> **Work order**
In how many lines of the listing below does "Državne" appear? Reply with the number only.

Data for review: Begin

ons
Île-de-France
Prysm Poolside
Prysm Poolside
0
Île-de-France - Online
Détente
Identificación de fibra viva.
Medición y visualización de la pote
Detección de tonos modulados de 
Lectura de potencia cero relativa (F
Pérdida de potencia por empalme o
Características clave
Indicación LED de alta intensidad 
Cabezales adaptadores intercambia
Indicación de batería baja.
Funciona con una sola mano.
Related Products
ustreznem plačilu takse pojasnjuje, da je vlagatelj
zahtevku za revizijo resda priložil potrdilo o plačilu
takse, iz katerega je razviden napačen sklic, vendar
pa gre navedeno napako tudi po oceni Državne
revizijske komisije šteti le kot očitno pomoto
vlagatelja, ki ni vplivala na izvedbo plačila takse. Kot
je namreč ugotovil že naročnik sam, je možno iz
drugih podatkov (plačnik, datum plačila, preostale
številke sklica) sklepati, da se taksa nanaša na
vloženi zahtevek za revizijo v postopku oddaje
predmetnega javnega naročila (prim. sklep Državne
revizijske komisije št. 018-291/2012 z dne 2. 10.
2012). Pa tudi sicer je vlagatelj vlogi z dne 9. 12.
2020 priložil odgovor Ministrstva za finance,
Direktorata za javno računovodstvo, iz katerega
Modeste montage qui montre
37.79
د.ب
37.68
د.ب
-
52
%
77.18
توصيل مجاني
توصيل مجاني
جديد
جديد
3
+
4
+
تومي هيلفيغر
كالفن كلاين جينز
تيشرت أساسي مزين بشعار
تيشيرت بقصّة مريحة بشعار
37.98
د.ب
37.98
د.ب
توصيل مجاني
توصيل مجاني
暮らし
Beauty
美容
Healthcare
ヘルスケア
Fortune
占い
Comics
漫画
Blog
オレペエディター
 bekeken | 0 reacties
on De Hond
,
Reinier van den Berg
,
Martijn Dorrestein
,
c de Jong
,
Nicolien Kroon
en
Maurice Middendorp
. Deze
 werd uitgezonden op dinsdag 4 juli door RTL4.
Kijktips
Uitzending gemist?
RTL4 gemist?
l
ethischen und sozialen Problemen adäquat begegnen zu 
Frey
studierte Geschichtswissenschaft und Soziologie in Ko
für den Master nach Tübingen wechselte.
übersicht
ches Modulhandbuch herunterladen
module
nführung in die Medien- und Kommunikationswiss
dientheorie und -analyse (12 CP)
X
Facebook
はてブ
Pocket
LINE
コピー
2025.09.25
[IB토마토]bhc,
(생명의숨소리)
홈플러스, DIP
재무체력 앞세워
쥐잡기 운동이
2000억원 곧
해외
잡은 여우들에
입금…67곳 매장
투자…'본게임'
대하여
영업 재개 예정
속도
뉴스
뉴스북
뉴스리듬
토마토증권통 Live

Data for review: End

> **Answer space**
2